Vaccinations against the following diseases are free and obligatory in Hungary: tuberculosis, diphtheria, tetanus, pertussis, poliomyelitis, haemophilus influenzae, measles, mumps, rubella, hepatitis, streptococcus pneumoniae. The government made vaccinations for other diseases such as chicken pox, both types of meningitis and rotavirus free in 2018.

Children in the first nine years get free textbooks in school from 2017. Those in higher years but living in disadvantaged conditions, suffering from long-term illness, receiving child protection benefits, or living in a large family with three or more children are also entitled to free textbooks. However, the government plans to provide free textbooks for every pupils and students until the final exam.

Children who live in disadvantaged conditions, suffer from long-term illness, get child protection benefits, or live in a large family with three or more children also get free or half-priced meals in nurseries, kindergartens and schools. Meanwhile, others get them on reduced prices.

Those younger than 20 who will get a European driving license in Category B (motor vehicles) may both take a course on the KRESZ (similar to the British Highway Code) for free and try the test for the first time at no charge.

For those getting a successful language exam at the B2 or the C1 level, the price of the exam is refunded by the state if the examinee is under 35 years old.

==== Support for parents ====
Parents of one child have 2 days extra paid vacation.

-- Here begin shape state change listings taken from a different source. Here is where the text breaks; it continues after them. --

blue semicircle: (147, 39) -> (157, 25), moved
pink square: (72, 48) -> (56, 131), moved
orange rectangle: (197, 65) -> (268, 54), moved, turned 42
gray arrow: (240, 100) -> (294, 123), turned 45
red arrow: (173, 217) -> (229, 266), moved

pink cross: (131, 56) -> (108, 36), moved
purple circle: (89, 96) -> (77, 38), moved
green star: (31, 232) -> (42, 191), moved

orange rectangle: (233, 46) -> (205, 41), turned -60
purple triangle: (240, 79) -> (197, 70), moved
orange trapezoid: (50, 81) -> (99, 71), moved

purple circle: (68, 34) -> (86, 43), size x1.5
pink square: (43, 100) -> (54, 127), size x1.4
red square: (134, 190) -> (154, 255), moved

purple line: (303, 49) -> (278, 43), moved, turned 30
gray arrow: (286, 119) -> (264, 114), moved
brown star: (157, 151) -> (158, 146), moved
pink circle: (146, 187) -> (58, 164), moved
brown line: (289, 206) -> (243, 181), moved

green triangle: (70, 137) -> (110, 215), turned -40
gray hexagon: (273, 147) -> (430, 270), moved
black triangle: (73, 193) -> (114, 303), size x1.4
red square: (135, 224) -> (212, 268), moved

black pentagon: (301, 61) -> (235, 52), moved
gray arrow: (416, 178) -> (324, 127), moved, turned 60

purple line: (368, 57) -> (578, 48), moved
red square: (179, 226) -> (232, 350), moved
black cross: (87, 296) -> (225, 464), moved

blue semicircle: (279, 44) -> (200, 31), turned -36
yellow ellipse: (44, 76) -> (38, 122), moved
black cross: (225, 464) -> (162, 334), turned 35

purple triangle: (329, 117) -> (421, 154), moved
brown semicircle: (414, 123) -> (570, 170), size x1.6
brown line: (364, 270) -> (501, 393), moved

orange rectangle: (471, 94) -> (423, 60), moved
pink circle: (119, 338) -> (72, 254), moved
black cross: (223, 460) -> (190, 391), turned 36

Parents of two children get 4 days. Parents of three or more children receive seven extra paid vacation days, compared to the average Hungarian.

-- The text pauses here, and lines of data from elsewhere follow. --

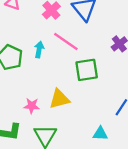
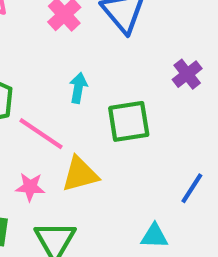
pink line: (66, 41) -> (41, 134), moved
cyan arrow: (39, 50) -> (78, 88), moved

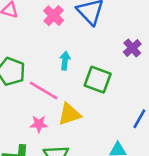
green square: (129, 121) -> (98, 80), turned 32

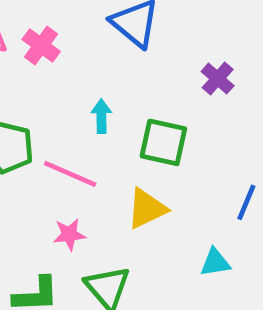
pink cross: (54, 16) -> (41, 45), moved
yellow triangle: (69, 114) -> (147, 209), moved

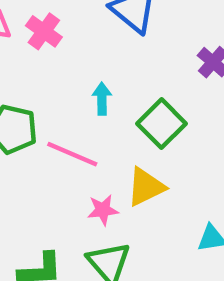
green square: (163, 142) -> (161, 124), turned 33
pink star: (69, 234) -> (103, 210), moved

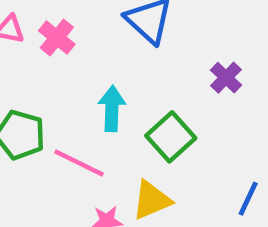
cyan arrow: (102, 99) -> (112, 109), size x1.4

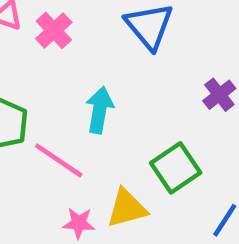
green square: (171, 137) -> (176, 168), moved

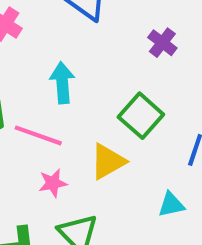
pink star: (79, 223) -> (53, 183), moved

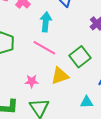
cyan arrow: (62, 83) -> (46, 22), moved
pink line: (38, 135) -> (44, 48), moved

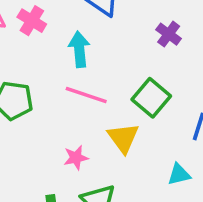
yellow triangle: (60, 76) -> (123, 138), turned -36

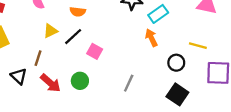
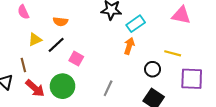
orange arrow: (151, 38) -> (129, 46), turned 42
brown line: (38, 58) -> (23, 65), turned -32
green circle: (80, 81) -> (63, 86), size x1.5

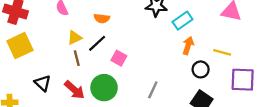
orange arrow: (129, 46) -> (188, 46), moved
brown line: (23, 65) -> (77, 58), moved

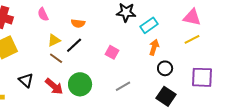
yellow line: (222, 52) -> (192, 39), moved, turned -42
brown line: (77, 58) -> (56, 58), turned -40
pink square: (119, 58) -> (112, 52), moved
gray line: (153, 90) -> (123, 86), turned 35

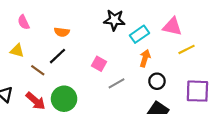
pink triangle: (192, 17) -> (172, 27), moved
yellow triangle: (54, 40) -> (17, 51), moved, turned 40
gray line: (123, 86) -> (117, 83), moved

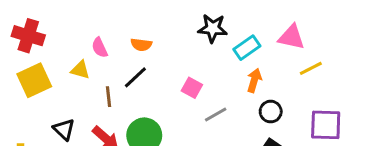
pink semicircle: (24, 22) -> (100, 48), moved
brown line: (38, 70) -> (109, 97), turned 48

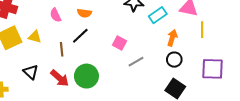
yellow line: (311, 68) -> (202, 30), turned -63
yellow triangle: (80, 70) -> (35, 37), moved
orange arrow: (254, 80) -> (172, 38), moved

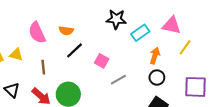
pink semicircle: (55, 15) -> (37, 33), size x1.5
yellow line: (202, 30) -> (185, 47), turned 35
black line: (80, 36) -> (75, 50), moved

=== Support for grandmothers ===
The Women 40 (Nők 40) program makes it possible for women who have worked 40 years to retire to get more time to spend with grandchildren or with their own parents.

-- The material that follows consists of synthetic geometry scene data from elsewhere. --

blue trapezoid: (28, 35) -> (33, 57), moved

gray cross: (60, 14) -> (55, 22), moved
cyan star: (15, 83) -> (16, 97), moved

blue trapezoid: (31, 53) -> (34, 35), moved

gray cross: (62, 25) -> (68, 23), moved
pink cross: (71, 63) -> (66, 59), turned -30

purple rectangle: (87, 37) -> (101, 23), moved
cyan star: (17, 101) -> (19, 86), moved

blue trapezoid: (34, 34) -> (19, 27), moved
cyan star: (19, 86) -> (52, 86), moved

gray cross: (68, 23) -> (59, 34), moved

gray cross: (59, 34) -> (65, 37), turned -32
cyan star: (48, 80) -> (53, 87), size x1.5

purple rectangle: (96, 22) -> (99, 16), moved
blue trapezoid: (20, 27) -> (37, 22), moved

=== Support of Hungarians outside of Hungary ===

==== Maternity benefit (outside of Hungary) ====
Maternity benefit is a one-off support to Hungarian mothers living abroad and amounts to 64,125 HUF per child. In the case of twins, the amount is 85,500 HUF together.

==== Baby bond (outside of Hungary) ====
Every Hungarian parent living outside of Hungary may have a 42,500 HUF account per child. The money stays in the bank and bears interest until the child reach the age of 18, When the person may get the final amount.

== Impact ==

=== Total fertility rate ===

After initially being described as promising, yielding an increase in fertility rates from 2011 to 2016, the results of modern family policy in Hungary have since come to be viewed more divisively.

Although subsequent Hungarian governments have increased their spending on family support significantly, with direct payments, tax breaks, home loans and grants amounting to as much as 6.2% of GDP in some years, the fertility rate has only shown marginal improvements, with positive effects usually being limited to short time spans after the introduction of specific measures. Since 2022, Hungarian birth rates have once again been falling. Furthermore, even their minor increases have failed to stop Hungary's significant population decline, leading to speculation that the decline in births "appears to be driven primarily by macroeconomic factors and prevailing public sentiment" instead of natalist welfare policies. The slowing decrease of the population between 2016 and 2019 are mostly a consequence of the positive migration balance during that time.

Existing policies have further been criticized for perpetuating existing inequalities by offering comparatively more advantages to high-income families and being exclusionary, particularly towards non-traditional families.

Despite these issues, prominent conservative figures in other countries, such as Vice President of the United States J.D. Vance, have praised Hungarian family policy under Viktor Orbán and proposed adopting similar models.